*** Opening EXERCISE INPUTS ***

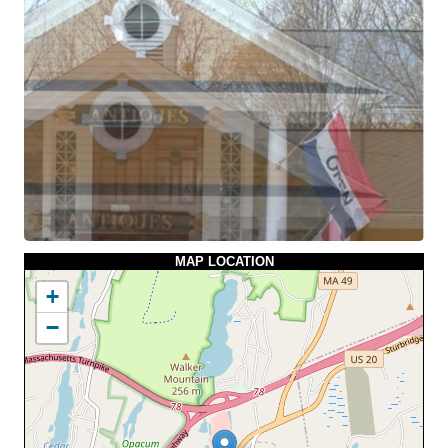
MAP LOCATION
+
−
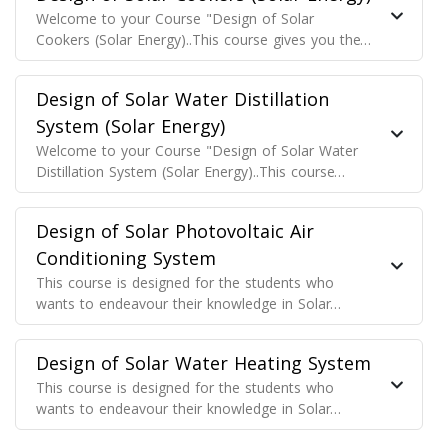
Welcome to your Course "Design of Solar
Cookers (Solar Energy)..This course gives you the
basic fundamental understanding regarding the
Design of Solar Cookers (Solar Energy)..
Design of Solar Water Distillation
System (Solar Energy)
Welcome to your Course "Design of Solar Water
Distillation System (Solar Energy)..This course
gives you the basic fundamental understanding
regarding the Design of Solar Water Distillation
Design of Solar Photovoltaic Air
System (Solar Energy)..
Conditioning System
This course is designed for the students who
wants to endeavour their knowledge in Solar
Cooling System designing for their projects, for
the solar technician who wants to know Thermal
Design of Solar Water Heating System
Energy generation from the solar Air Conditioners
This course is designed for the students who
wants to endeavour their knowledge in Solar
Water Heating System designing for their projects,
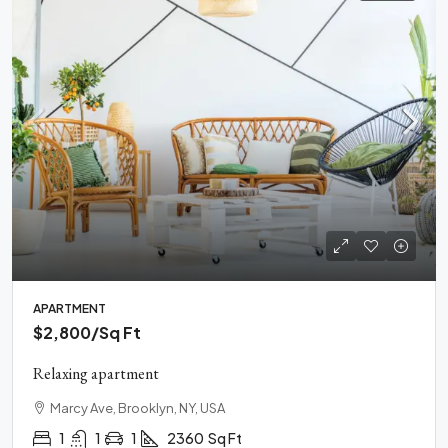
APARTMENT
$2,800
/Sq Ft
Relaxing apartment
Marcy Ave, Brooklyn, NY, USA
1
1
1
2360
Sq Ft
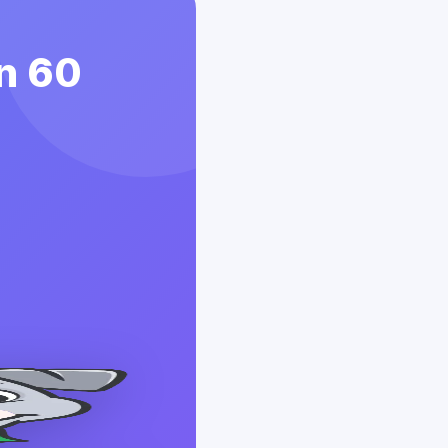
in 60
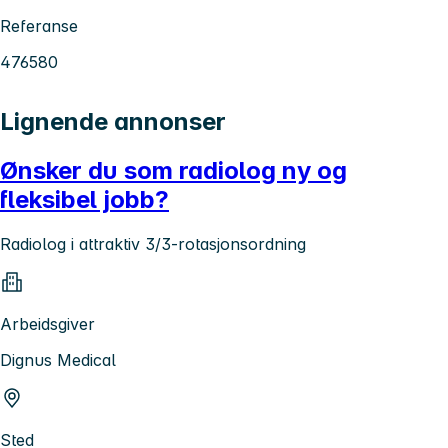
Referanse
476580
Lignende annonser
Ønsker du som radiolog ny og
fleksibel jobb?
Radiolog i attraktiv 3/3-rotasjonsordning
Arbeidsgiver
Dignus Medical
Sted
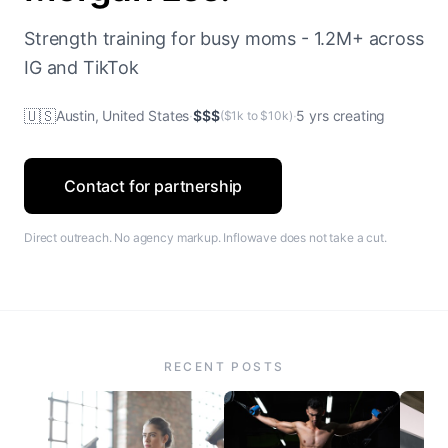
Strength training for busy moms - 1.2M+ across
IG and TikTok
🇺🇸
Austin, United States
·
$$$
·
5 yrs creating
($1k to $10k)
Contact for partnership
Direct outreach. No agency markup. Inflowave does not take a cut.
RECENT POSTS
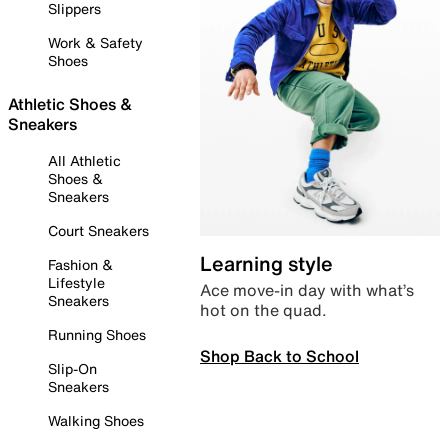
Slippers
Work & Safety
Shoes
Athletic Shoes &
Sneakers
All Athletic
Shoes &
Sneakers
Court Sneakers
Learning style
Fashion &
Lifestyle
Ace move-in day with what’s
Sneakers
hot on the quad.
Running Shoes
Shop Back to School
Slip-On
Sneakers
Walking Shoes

*** Closing EXERCISE INPUTS ***

• _TASK DIRECTIONS_
Make an exact copy of the records shown above, without the pictures.

• _ANSWER_
MAP LOCATION
+
−
Welcome to your Course "Design of Solar
Cookers (Solar Energy)..This course gives you the
basic fundamental understanding regarding the
Design of Solar Cookers (Solar Energy)..
Design of Solar Water Distillation
System (Solar Energy)
Welcome to your Course "Design of Solar Water
Distillation System (Solar Energy)..This course
gives you the basic fundamental understanding
regarding the Design of Solar Water Distillation
Design of Solar Photovoltaic Air
System (Solar Energy)..
Conditioning System
This course is designed for the students who
wants to endeavour their knowledge in Solar
Cooling System designing for their projects, for
the solar technician who wants to know Thermal
Design of Solar Water Heating System
Energy generation from the solar Air Conditioners
This course is designed for the students who
wants to endeavour their knowledge in Solar
Water Heating System designing for their projects,
APARTMENT
$2,800
/Sq Ft
Relaxing apartment
Marcy Ave, Brooklyn, NY, USA
1
1
1
2360
Sq Ft
in 60
Referanse
476580
Lignende annonser
Ønsker du som radiolog ny og
fleksibel jobb?
Radiolog i attraktiv 3/3-rotasjonsordning
Arbeidsgiver
Dignus Medical
Sted
Strength training for busy moms - 1.2M+ across
IG and TikTok
🇺🇸
Austin, United States
·
$$$
·
5 yrs creating
($1k to $10k)
Contact for partnership
Direct outreach. No agency markup. Inflowave does not take a cut.
RECENT POSTS
Slippers
Work & Safety
Shoes
Athletic Shoes &
Sneakers
All Athletic
Shoes &
Sneakers
Court Sneakers
Learning style
Fashion &
Lifestyle
Ace move-in day with what’s
Sneakers
hot on the quad.
Running Shoes
Shop Back to School
Slip-On
Sneakers
Walking Shoes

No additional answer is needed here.